Sentence Clustering with BERT project which aim to use state-of-the-art BERT models to compute vectors for sentences. A few tools are also implemented to explore those vectors and how sentences are related to each others in the latent space.
- Create vectors from raw data :
#How to transform raw french texts into vectors using BERT model.
from SCBert.SCBert import Vectorizer
vectorizer = Vectorizer("flaubert")
text_vectors = vectorizer.vectorize(data)
- Explore the embedded space :
#How to explore the relation in your data.
from SCBert.SCBert import EmbeddingExplorer
ee = EmbeddingExplorer(data,text_vectors)
labels = ee.cluster(k=3) #Cluster with k-means
ee.extract_keywords() #Extract keywords using Rake algorithm, then accessible with ee.keywords
ee.explore(color = labels) #Generate a plot with PCA of the embedded vectors with colors corresponding to the labels
There is a built-in example that you can find in the example folder. It comes with it's own data which is the CLS-fr composed of Amazon reviews from different sources (DVD, CD, Livres)

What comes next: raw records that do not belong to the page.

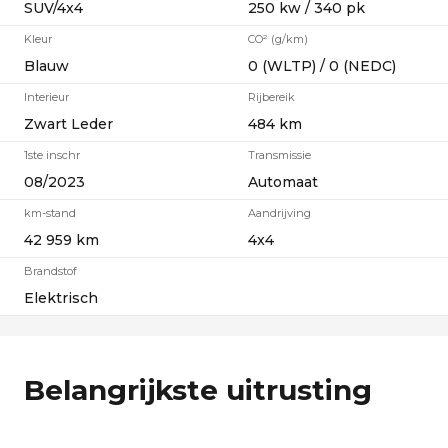
SUV/4x4
250 kw / 340 pk
Kleur
CO² (g/km)
Blauw
0 (WLTP) / 0 (NEDC)
Interieur
Rijbereik
Zwart Leder
484 km
1ste inschr
Transmissie
08/2023
Automaat
km-stand
Aandrijving
42 959 km
4x4
Brandstof
Elektrisch
Belangrijkste uitrusting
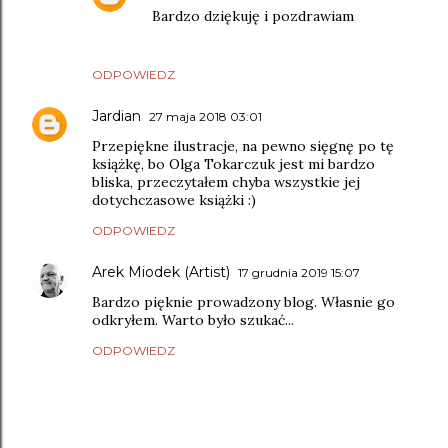
Bardzo dziękuję i pozdrawiam
ODPOWIEDZ
Jardian
27 maja 2018 03:01
Przepiękne ilustracje, na pewno sięgnę po tę
książkę, bo Olga Tokarczuk jest mi bardzo
bliska, przeczytałem chyba wszystkie jej
dotychczasowe książki :)
ODPOWIEDZ
Arek Miodek (Artist)
17 grudnia 2019 15:07
Bardzo pięknie prowadzony blog. Własnie go
odkryłem. Warto było szukać...
ODPOWIEDZ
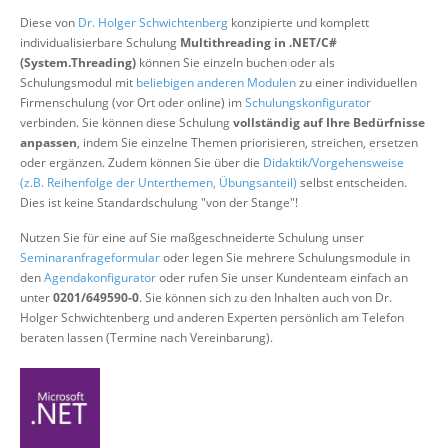
Über uns
Diese von
Dr. Holger Schwichtenberg
konzipierte und komplett
individualisierbare Schulung
Multithreading in .NET/C#
Suche
(System.Threading)
können Sie einzeln buchen oder als
Schulungsmodul mit
beliebigen anderen Modulen
zu einer individuellen
Firmenschulung (vor Ort oder online) im
Schulungskonfigurator
verbinden. Sie können diese Schulung
vollständig auf Ihre Bedürfnisse
anpassen
, indem Sie einzelne Themen priorisieren, streichen, ersetzen
oder ergänzen. Zudem können Sie über die
Didaktik/Vorgehensweise
(z.B. Reihenfolge der Unterthemen, Übungsanteil)
selbst entscheiden.
Dies ist keine Standardschulung "von der Stange"!
Nutzen Sie für eine auf Sie maßgeschneiderte Schulung unser
Seminaranfrageformular
oder legen Sie mehrere Schulungsmodule in
den
Agendakonfigurator
oder rufen Sie unser Kundenteam einfach an
unter
0201/649590-0
. Sie können sich zu den Inhalten auch von Dr.
Holger Schwichtenberg und anderen Experten persönlich am Telefon
beraten lassen (Termine nach Vereinbarung).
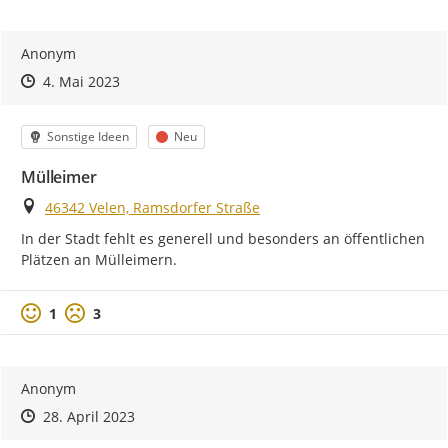
Anonym
Zeitpunkt des Erstellens
Zeitpunkt des Erstellens
Zur Äußerung
4. Mai 2023
Kategorie
Status
Sonstige Ideen
Neu
Mülleimer
Ort
46342 Velen, Ramsdorfer Straße
In der Stadt fehlt es generell und besonders an öffentlichen 
Plätzen an Mülleimern.
Positive Bewertung
Negative Bewertung
1
3
Anonym
Zeitpunkt des Erstellens
Zeitpunkt des Erstellens
Zur Äußerung
28. April 2023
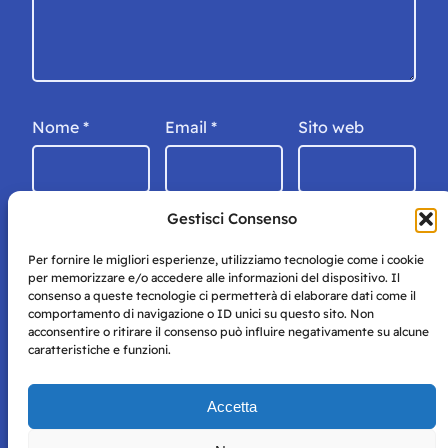
Nome
*
Email
*
Sito web
Gestisci Consenso
Per fornire le migliori esperienze, utilizziamo tecnologie come i cookie
per memorizzare e/o accedere alle informazioni del dispositivo. Il
consenso a queste tecnologie ci permetterà di elaborare dati come il
comportamento di navigazione o ID unici su questo sito. Non
acconsentire o ritirare il consenso può influire negativamente su alcune
caratteristiche e funzioni.
Storie di Napoli è una testata registrata presso il tribunale di
Accetta
Napoli con autorizzazione numero 38 del 25/9/2019.
Tutte le immagini e i contenuti su questo sito sono forniti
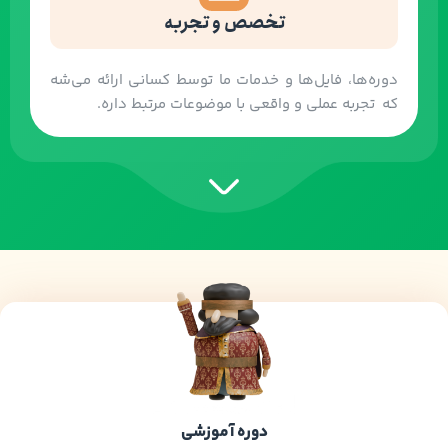
تخصص و تجربه
دوره‌ها، فایل‌ها و خدمات ما توسط کسانی ارائه می‌شه
که تجربه عملی و واقعی با موضوعات مرتبط داره.
دوره آموزشی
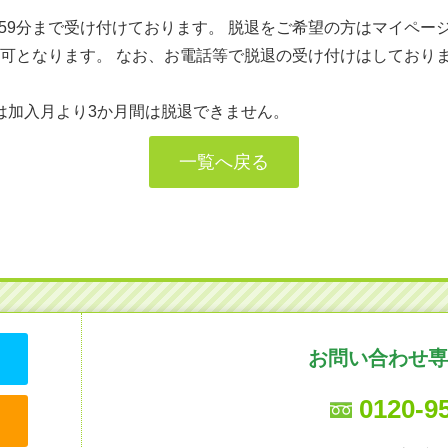
3時59分まで受け付けております。 脱退をご希望の方はマイペ
は不可となります。 なお、お電話等で脱退の受け付けはしており
は加入月より3か月間は脱退できません。
一覧へ戻る
お問い合わせ専
0120-9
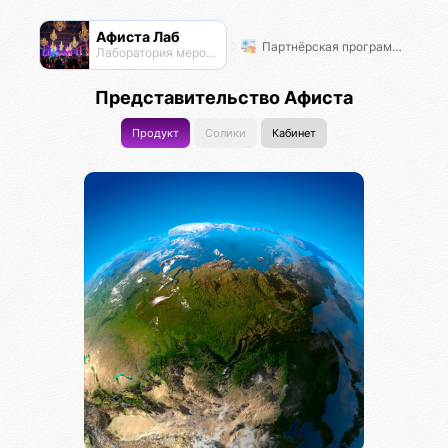
Афиста Лаб
Партнёрская программа Афиста Лаб
Лаборатория мероприятий
Представительство Афиста
Продукт
Солики
Кабинет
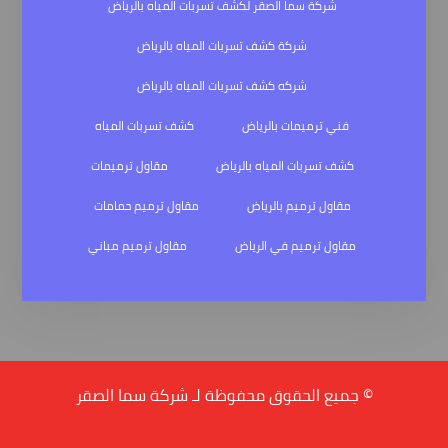
شركة سما الصقر لكشف تسربات المياه بالرياض
شركة كشف تسربات المياه بالرياض
شركه كشف تسربات المياه بالرياض
فني ترميمات بالرياض
كشف تسربات المياه
كشف تسربات المياه بالرياض
مقاول ترميمات
مقاول ترميم بالرياض
مقاول ترميم حمامات
مقاول ترميم في الرياض
مقاول ترميم مباني
© جميع الحقوق محفوظة لـ شركة سما الصقر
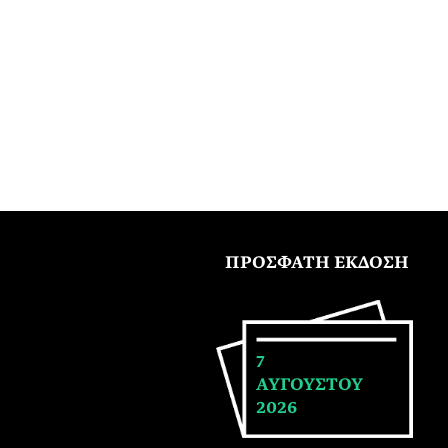
ΠΡΟΣΦΑΤΗ ΕΚΔΟΣΗ
7
ΑΥΓΟΥΣΤΟΥ
2026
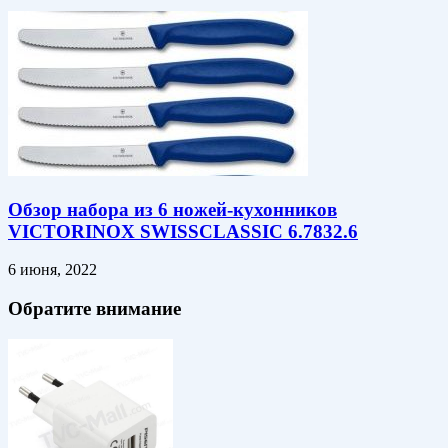
Обзор набора из 6 ножей-кухонников
VICTORINOX SWISSCLASSIC 6.7832.6
6 июня, 2022
Обратите внимание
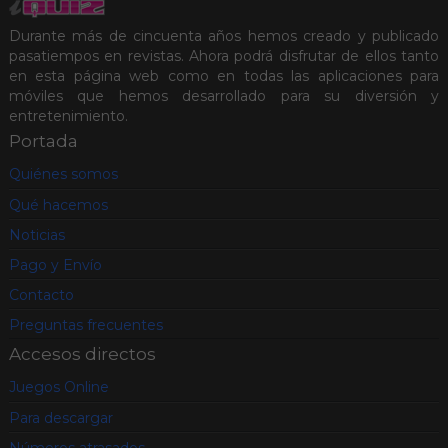
Durante más de cincuenta años hemos creado y publicado
pasatiempos en revistas. Ahora podrá disfrutar de ellos tanto
en esta página web como en todas las aplicaciones para
móviles que hemos desarrollado para su diversión y
entretenimiento.
Portada
Quiénes somos
Qué hacemos
Noticias
Pago y Envío
Contacto
Preguntas frecuentes
Accesos directos
Juegos Online
Para descargar
Números atrasados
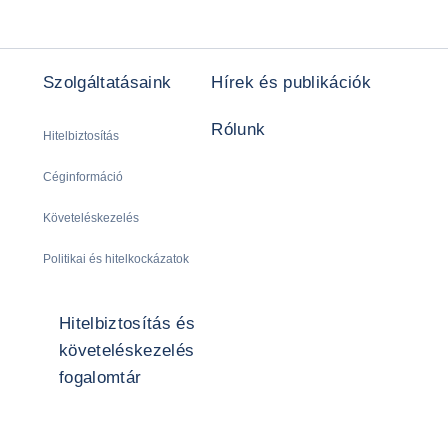
Szolgáltatásaink
Hírek és publikációk
Rólunk
Hitelbiztosítás
Céginformáció
Követeléskezelés
Politikai és hitelkockázatok
Hitelbiztosítás és
követeléskezelés
fogalomtár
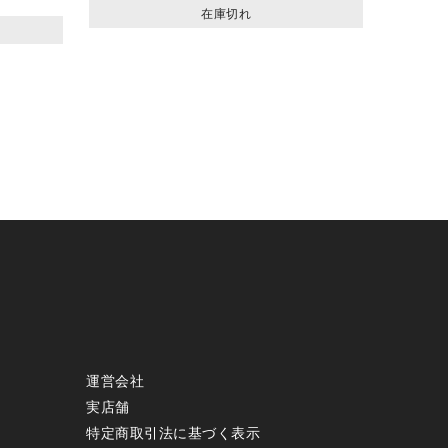
在庫切れ
運営会社
実店舗
特定商取引法に基づく表示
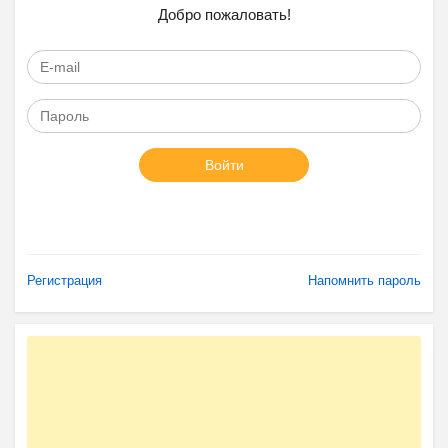
Добро пожаловать!
Войти
Регистрация
Напомнить пароль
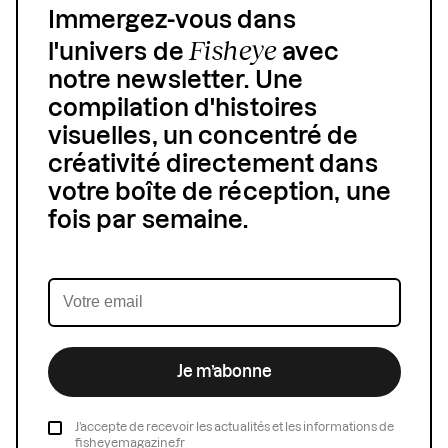
Immergez-vous dans
Fisheye
l'univers de
avec
notre newsletter. Une
compilation d'histoires
visuelles, un concentré de
créativité directement dans
votre boîte de réception, une
fois par semaine.
Je m’abonne
J’accepte de recevoir les actualités et les informations de
fisheyemagazine.fr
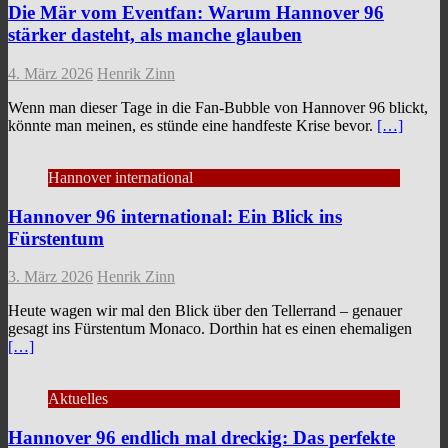
Die Mär vom Eventfan: Warum Hannover 96
stärker dasteht, als manche glauben
4. März 2026
Henrik Zinn
Wenn man dieser Tage in die Fan-Bubble von Hannover 96 blickt,
könnte man meinen, es stünde eine handfeste Krise bevor.
[…]
Hannover international
Hannover 96 international: Ein Blick ins
Fürstentum
3. März 2026
Henrik Zinn
Heute wagen wir mal den Blick über den Tellerrand – genauer
gesagt ins Fürstentum Monaco. Dorthin hat es einen ehemaligen
[…]
Aktuelles
Hannover 96 endlich mal dreckig: Das perfekte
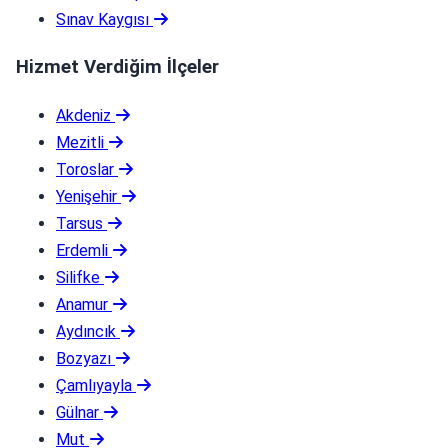
Sınav Kaygısı
Hizmet Verdiğim İlçeler
Akdeniz
Mezitli
Toroslar
Yenişehir
Tarsus
Erdemli
Silifke
Anamur
Aydıncık
Bozyazı
Çamlıyayla
Gülnar
Mut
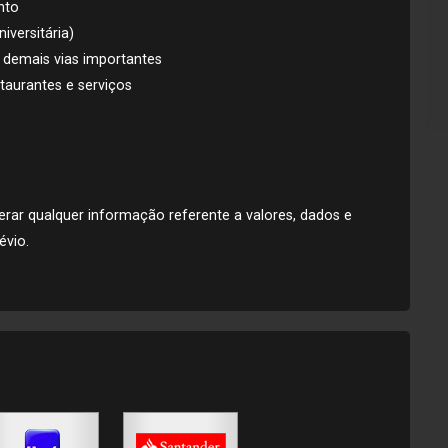
nto
iversitária)
 demais vias importantes
taurantes e serviços
alterar qualquer informação referente a valores, dados e
évio.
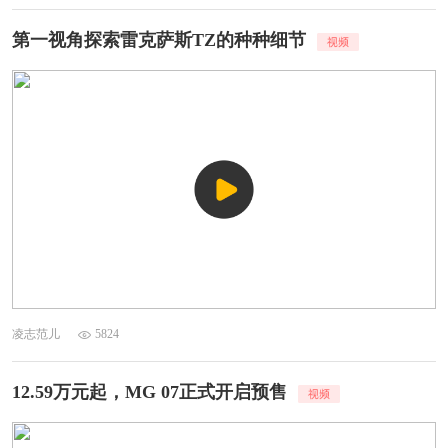
能化配置上实现了全面跃升。
第一视角探索雷克萨斯TZ的种种细节
凌志范儿
5824
12.59万元起，MG 07正式开启预售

You can either download the zip file or use the Pypi package that you can install with the following command :
> pip install SCBert
If you encounter problems during the installation it may be because of the multi-rake dependy with cld2-cffi. I will try to address this later on. To bypass, just follow the instructions :
> export CFLAGS="-Wno-narrowing"
> pip install cld2-cffi
> pip install multi-rake